Coronavirus

Health Workers Wary But Willing To Get COVID Vaccine

A CDC committee is recommending that hospitals stagger vaccinating their health care workers in case there are any problems.

Health Workers Wary But Willing To Get COVID Vaccine
Associate Press
SMS

A key CDC committee voted Tuesday on who should get COVID-19 vaccines first. Their decision: health care workers and nursing home residents. But what do those on the front line think?

Dr. Steven McDonald, emergency medicine physician says: "I would be lying to you if I said I would run towards vaccine arms wide open. I definitely have some trepidation around receiving a vaccine. That said, … I'm a physician, and therefore I'm a scientist. And so I have to turn over my thoughts and faith to science." 
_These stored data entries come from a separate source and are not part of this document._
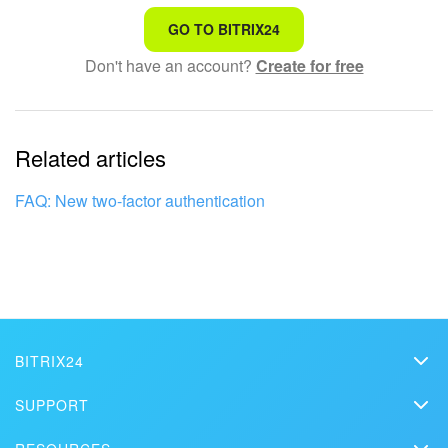
That's not what I'm looking for
GO TO BITRIX24
Don't have an account?
Create for free
Complicated and incomprehensible text
The information is outdated
Related articles
It's too short. I need more information
I don't like the way this tool works
FAQ: New two-factor authentication
BITRIX24
Bitrix24
SUPPORT
Pricing
Helpdesk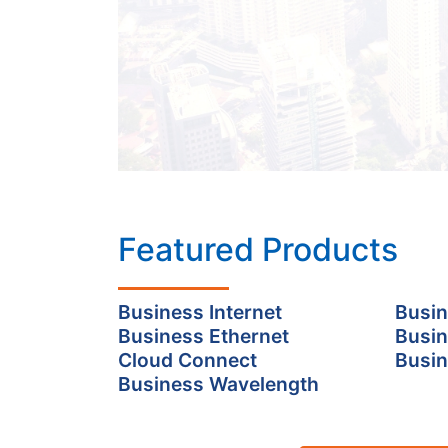
Featured Products
Business Internet
Busin
Business Ethernet
Busin
Cloud Connect
Busin
Business Wavelength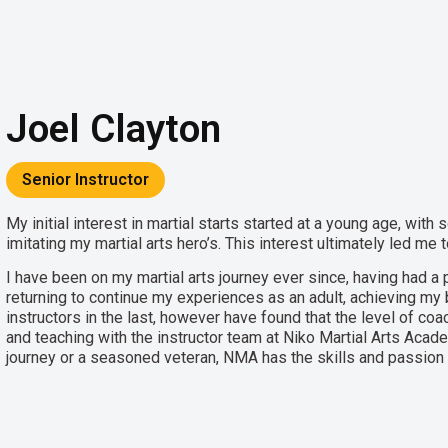
Joel Clayton
Senior Instructor
My initial interest in martial starts started at a young age, wi
imitating my martial arts hero’s. This interest ultimately led me
I have been on my martial arts journey ever since, having had a 
returning to continue my experiences as an adult, achieving my b
instructors in the last, however have found that the level of coac
and teaching with the instructor team at Niko Martial Arts Acad
journey or a seasoned veteran, NMA has the skills and passion t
McDonald says we don't know the long-term health risks of the vaccine, but he adds that the risks of the coronavirus are even more harmful. He will get the vaccine, but says he'll feel more at ease if Dr. Anthony Fauci and other leading officials in government and at hospitals take the vaccine as well. "I feel that I need to do the same for patients," says McDonald. "If their doctor isn't taking it, then why should they? And so I do feel a personal responsibility on that front to take it." 

McDonald isn't alone. Nurse Jessica Gabat Yurko says she's not comfortable getting the vaccine, but if it's mandated she will take it. She says, "My concern is if we do receive the vaccine, is it going to give us severe side effects ... where we can't work anymore and then we won't be able to take care of patients?"

The CDC committee is recommending that hospitals stagger vaccinating their health care workers so entire departments aren't out due to any side effects. 

COVID-19 deaths linked to senior homes have surpassed over 100,000 people, and an executive director of one skilled nursing facility says if it is available, he cannot wait to be one of the first to get a vaccine.  

"I'm very excited for this vaccine to be distributed to us, especially front-line workers protecting seniors," says Joenel Torrillo the executive director at Pennsylvania's Manatawny Manor.

Nursing home residents will also get priority. "It is very important for them to have a vaccine. It is because they are the high risk population," says Torillo. The CDC committee is recommending these guidelines, but ultimately it will be state governors and state health departments who will decide distribution.